#### [ASSIGNMENT]
Your answer must be an exact copy of the data below, minus any pictures.

#### [RECORDS FOR THIS TASK]

================================

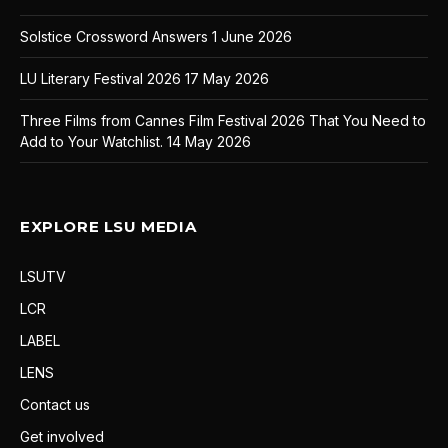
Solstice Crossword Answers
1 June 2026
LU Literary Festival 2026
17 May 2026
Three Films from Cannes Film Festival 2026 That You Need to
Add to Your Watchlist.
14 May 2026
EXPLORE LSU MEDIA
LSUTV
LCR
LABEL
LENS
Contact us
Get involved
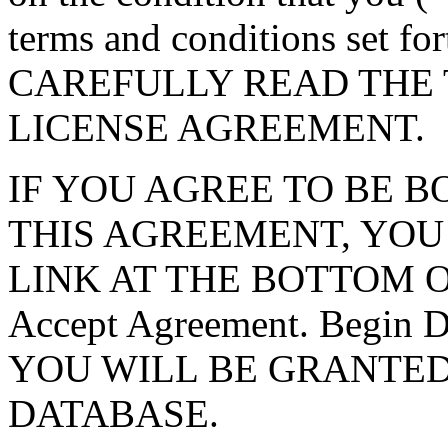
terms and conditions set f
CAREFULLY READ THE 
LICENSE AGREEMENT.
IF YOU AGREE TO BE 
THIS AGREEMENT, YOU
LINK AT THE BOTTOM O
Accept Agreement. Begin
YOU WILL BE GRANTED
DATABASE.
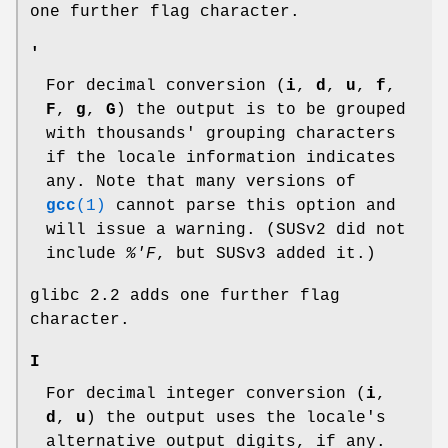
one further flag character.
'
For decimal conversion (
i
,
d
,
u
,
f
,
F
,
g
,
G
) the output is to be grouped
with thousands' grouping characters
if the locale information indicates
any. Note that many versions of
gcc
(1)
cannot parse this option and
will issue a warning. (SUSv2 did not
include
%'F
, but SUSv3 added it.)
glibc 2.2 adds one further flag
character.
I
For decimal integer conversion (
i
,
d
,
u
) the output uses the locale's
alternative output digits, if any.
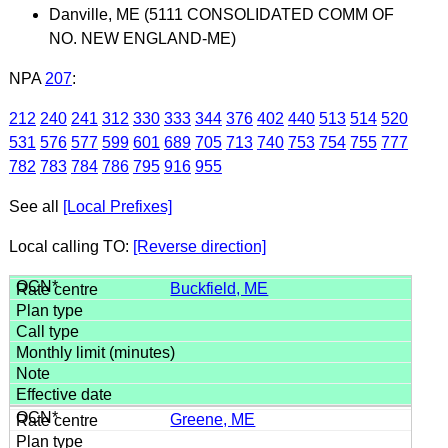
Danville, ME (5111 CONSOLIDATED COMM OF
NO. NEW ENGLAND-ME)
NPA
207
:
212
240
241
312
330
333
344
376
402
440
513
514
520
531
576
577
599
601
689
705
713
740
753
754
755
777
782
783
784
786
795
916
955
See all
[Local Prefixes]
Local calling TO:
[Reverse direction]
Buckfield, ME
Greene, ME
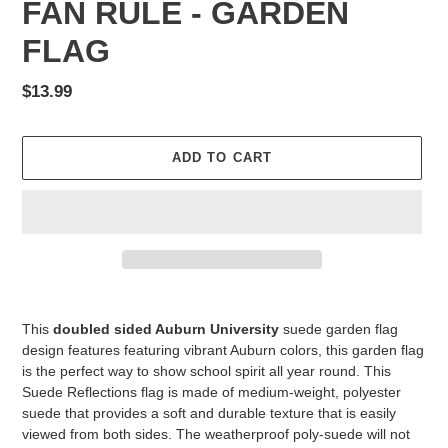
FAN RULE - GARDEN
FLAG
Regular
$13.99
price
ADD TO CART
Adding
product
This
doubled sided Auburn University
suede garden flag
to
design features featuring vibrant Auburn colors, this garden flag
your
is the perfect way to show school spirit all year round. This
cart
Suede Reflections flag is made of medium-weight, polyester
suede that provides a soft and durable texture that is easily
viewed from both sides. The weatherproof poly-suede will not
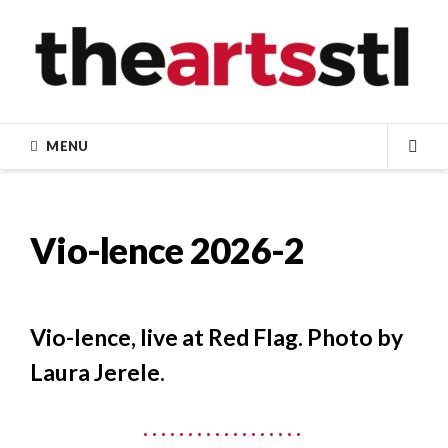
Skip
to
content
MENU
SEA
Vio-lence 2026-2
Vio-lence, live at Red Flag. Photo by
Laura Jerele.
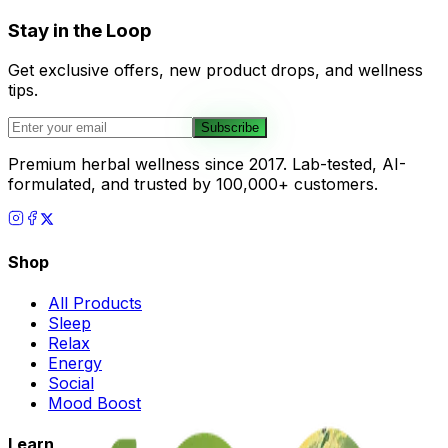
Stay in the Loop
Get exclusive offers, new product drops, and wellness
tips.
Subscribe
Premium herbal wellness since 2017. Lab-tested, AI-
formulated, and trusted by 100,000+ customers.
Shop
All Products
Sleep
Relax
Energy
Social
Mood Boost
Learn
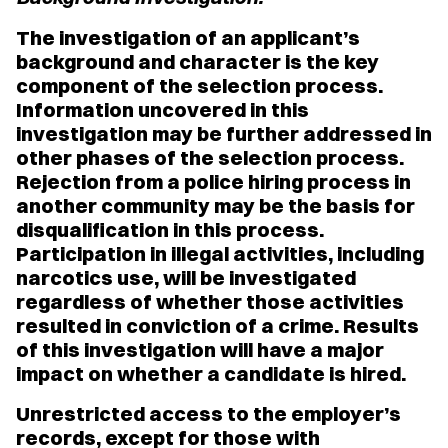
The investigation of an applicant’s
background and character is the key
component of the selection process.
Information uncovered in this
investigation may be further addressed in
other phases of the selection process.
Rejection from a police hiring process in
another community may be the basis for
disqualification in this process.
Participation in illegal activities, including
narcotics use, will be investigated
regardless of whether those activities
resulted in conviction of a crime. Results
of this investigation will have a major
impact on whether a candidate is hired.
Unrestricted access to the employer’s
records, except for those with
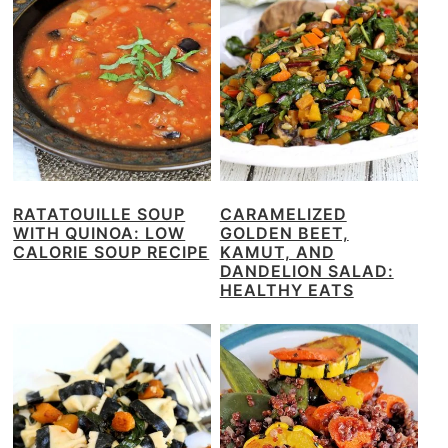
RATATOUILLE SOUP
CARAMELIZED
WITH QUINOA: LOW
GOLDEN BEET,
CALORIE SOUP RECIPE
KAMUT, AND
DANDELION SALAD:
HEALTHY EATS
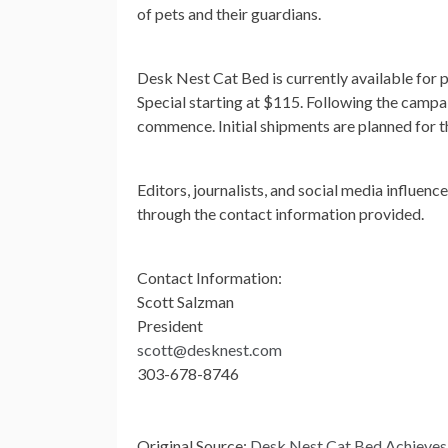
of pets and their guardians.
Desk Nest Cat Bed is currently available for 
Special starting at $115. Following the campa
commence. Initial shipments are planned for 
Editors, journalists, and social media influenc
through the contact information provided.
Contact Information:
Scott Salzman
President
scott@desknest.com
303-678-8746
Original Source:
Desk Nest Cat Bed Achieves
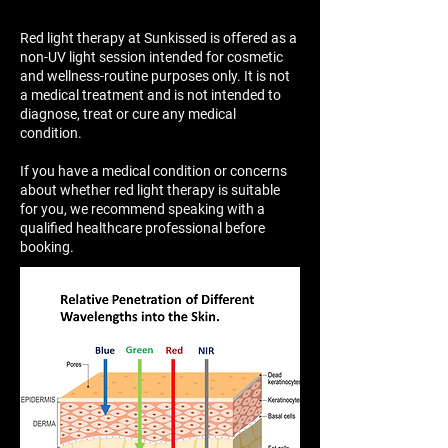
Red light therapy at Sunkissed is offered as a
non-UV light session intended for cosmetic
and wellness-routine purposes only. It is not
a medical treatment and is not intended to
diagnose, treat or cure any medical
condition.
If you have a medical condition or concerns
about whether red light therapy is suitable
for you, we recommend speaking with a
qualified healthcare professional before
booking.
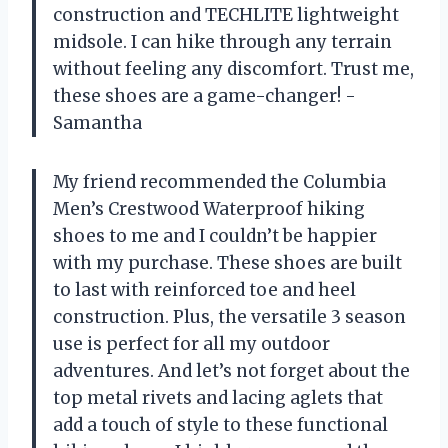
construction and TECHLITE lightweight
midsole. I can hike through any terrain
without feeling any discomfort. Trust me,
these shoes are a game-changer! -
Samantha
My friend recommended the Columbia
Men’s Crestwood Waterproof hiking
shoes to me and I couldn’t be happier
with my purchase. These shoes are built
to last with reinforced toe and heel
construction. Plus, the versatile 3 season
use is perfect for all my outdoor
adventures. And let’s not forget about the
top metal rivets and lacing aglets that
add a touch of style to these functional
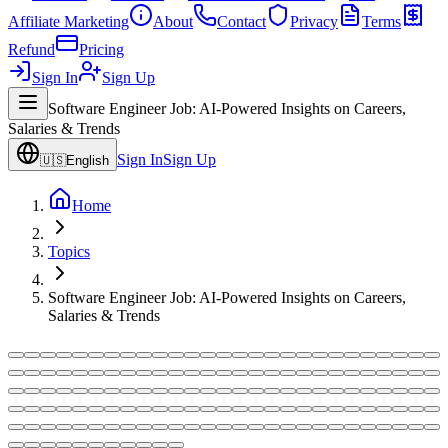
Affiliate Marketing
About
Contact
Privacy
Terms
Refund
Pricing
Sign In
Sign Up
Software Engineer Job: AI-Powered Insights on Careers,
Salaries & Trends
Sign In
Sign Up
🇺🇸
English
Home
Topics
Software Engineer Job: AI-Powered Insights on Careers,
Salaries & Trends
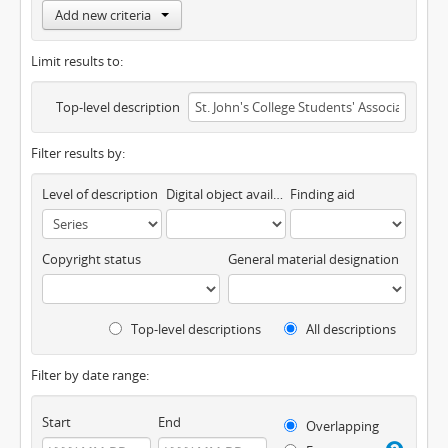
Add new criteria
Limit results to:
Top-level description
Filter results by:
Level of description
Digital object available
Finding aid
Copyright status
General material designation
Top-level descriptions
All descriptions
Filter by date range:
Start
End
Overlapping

================================

#### [EXPECTED ANSWER]
Solstice Crossword Answers
1 June 2026
LU Literary Festival 2026
17 May 2026
Three Films from Cannes Film Festival 2026 That You Need to
Add to Your Watchlist.
14 May 2026
EXPLORE LSU MEDIA
LSUTV
LCR
LABEL
LENS
Contact us
Get involved
terms and conditions set f
CAREFULLY READ THE 
LICENSE AGREEMENT.
IF YOU AGREE TO BE 
THIS AGREEMENT, YOU
LINK AT THE BOTTOM O
Accept Agreement. Begin
YOU WILL BE GRANTED
DATABASE.
one further flag character.
'
For decimal conversion (
i
,
d
,
u
,
f
,
F
,
g
,
G
) the output is to be grouped
with thousands' grouping characters
if the locale information indicates
any. Note that many versions of
gcc
(1)
cannot parse this option and
will issue a warning. (SUSv2 did not
include
%'F
, but SUSv3 added it.)
glibc 2.2 adds one further flag
character.
I
For decimal integer conversion (
i
,
d
,
u
) the output uses the locale's
alternative output digits, if any.
Danville, ME (5111 CONSOLIDATED COMM OF
NO. NEW ENGLAND-ME)
NPA
207
:
212
240
241
312
330
333
344
376
402
440
513
514
520
531
576
577
599
601
689
705
713
740
753
754
755
777
782
783
784
786
795
916
955
See all
[Local Prefixes]
Local calling TO:
[Reverse direction]
Buckfield, ME
Greene, ME
FAN RULE - GARDEN
FLAG
Regular
$13.99
price
ADD TO CART
Adding
product
This
doubled sided Auburn University
suede garden flag
to
design features featuring vibrant Auburn colors, this garden flag
your
is the perfect way to show school spirit all year round. This
cart
Suede Reflections flag is made of medium-weight, polyester
suede that provides a soft and durable texture that is easily
viewed from both sides. The weatherproof poly-suede will not
Skip
to
content
MENU
SEA
Vio-lence 2026-2
Vio-lence, live at Red Flag. Photo by
Laura Jerele.
Stay in the Loop
Get exclusive offers, new product drops, and wellness
tips.
Subscribe
Premium herbal wellness since 2017. Lab-tested, AI-
formulated, and trusted by 100,000+ customers.
Shop
All Products
Sleep
Relax
Energy
Social
Mood Boost
Learn
The investigation of an applicant’s
background and character is the key
component of the selection process.
Information uncovered in this
investigation may be further addressed in
other phases of the selection process.
Rejection from a police hiring process in
another community may be the basis for
disqualification in this process.
Participation in illegal activities, including
narcotics use, will be investigated
regardless of whether those activities
resulted in conviction of a crime. Results
of this investigation will have a major
impact on whether a candidate is hired.
Unrestricted access to the employer’s
records, except for those with
RATATOUILLE SOUP
CARAMELIZED
WITH QUINOA: LOW
GOLDEN BEET,
CALORIE SOUP RECIPE
KAMUT, AND
DANDELION SALAD:
HEALTHY EATS
of pets and their guardians.
Desk Nest Cat Bed is currently available for 
Special starting at $115. Following the campa
commence. Initial shipments are planned for 
Editors, journalists, and social media influenc
through the contact information provided.
Contact Information:
Scott Salzman
President
scott@desknest.com
303-678-8746
Original Source:
Desk Nest Cat Bed Achieves
Red light therapy at Sunkissed is offered as a
non-UV light session intended for cosmetic
and wellness-routine purposes only. It is not
a medical treatment and is not intended to
diagnose, treat or cure any medical
condition.
If you have a medical condition or concerns
about whether red light therapy is suitable
for you, we recommend speaking with a
qualified healthcare professional before
booking.
construction and TECHLITE lightweight
midsole. I can hike through any terrain
without feeling any discomfort. Trust me,
these shoes are a game-changer! -
Samantha
My friend recommended the Columbia
Men’s Crestwood Waterproof hiking
shoes to me and I couldn’t be happier
with my purchase. These shoes are built
to last with reinforced toe and heel
construction. Plus, the versatile 3 season
use is perfect for all my outdoor
adventures. And let’s not forget about the
top metal rivets and lacing aglets that
add a touch of style to these functional
Affiliate Marketing
About
Contact
Privacy
Terms
Refund
Pricing
Sign In
Sign Up
Software Engineer Job: AI-Powered Insights on Careers,
Salaries & Trends
Sign In
Sign Up
🇺🇸
English
Home
Topics
Software Engineer Job: AI-Powered Insights on Careers,
Salaries & Trends
Add new criteria
Limit results to:
Top-level description
Filter results by:
Level of description
Digital object available
Finding aid
Copyright status
General material designation
Top-level descriptions
All descriptions
Filter by date range:
Start
End
Overlapping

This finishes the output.